Long lines of women behind the microphones spoke of their unhappiness, their lack of trust, their pain, and their problems…. But, above all, what could be seen was the need, the enormous need, to identify a guilty party, and to access a channel by which to transmit our dissatisfaction and our suffering.
As an example, for some women the guilty party was religion. If there were no religions, or, at least, if these were separated from the state, our problems would “almost” be solved. For others, it was the imposition of other cultures, supposedly the Western Culture, which believes it holds a monopoly on the meaning of progress, and that democracy is the panacea for solving the world’s problems. For others, the subject goes deeper, having to do with being respected as women, even among women; one demanded her right to be there and to be taken into account, refusing to allow her wheelchair to pose a handicap to her presence as a woman.
But for all present and without a doubt, the patriarchy was the guilty party. The word sounded constantly in the auditorium, incarnating the powerful figure responsible for all our troubles.
We don’t know our jailer and this gives him power. Men don’t know him either. They are just as trapped as we are, or more so, if that were possible, because some of them really believe that they are the patriarchs and act accordingly, they are the best instruments through whom the authentic patriarch works; these men make his most faithful servants. He flatters them and they become his marionettes, giving or withholding grace, and believing themselves to be the owners of the world. Other men believe they are his friend and that they are entitled to do what they will as long as the benefits, whatever form they take, increase the power of the one who is really in charge. Others fear the patriarch, and don’t dare to look him in the eye or to question his power. They prefer not to anger him. Some men rebel, but only a few; but the patriarch speaks to them and assures them that they are the chosen ones, the dominate gender of the dominate species.
But who is this patriarch? What is the patriarchy? Has anybody seen “him” o “it”? To whom or to what are we placing our demands, presenting our petitions, asking for justice? When we women elaborate our final document for this meeting, incorporating our petitions, our demands or our solutions for a more just world for ourselves and our children, to whom are we going present it? Who do we want to listen to us, who do we want to plead our case in our campaign for justice and balance? The patriarch? The patriarchy? Its representatives? Its employees? Its servants?

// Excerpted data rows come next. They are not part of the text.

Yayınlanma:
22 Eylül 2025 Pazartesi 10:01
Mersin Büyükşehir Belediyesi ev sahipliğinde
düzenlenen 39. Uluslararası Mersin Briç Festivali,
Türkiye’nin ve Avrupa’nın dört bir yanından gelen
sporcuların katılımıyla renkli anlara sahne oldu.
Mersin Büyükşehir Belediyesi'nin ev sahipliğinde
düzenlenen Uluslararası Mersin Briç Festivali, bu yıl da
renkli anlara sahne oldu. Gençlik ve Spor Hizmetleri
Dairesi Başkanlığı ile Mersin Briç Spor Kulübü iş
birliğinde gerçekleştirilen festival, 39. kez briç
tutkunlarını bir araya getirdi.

But I insist. We don’t know our jailer and this gives him power. He is hidden behind each one of us, and each of us has given him a name and a gender. He is hidden behind each culture and each has given him an identity. He is hidden in every stage of human history and every epoch has given him a name. He is hidden and takes on different forms depending on who is looking and when. He is the guilty one and this frees us from our own guilt, but, at the same time, he ties us to guilt because we generate guilty parties, we need guilty parties.
Yesterday, among women, the guilty one was “the patriarch”, whatever that meant for each woman present in the auditorium, and surely, for each of us “the patriarch” had a different meaning, name, color, and even nationality. Curiously, however, the patriarch spoke through each of us; we spoke his language, the language that he taught us to speak.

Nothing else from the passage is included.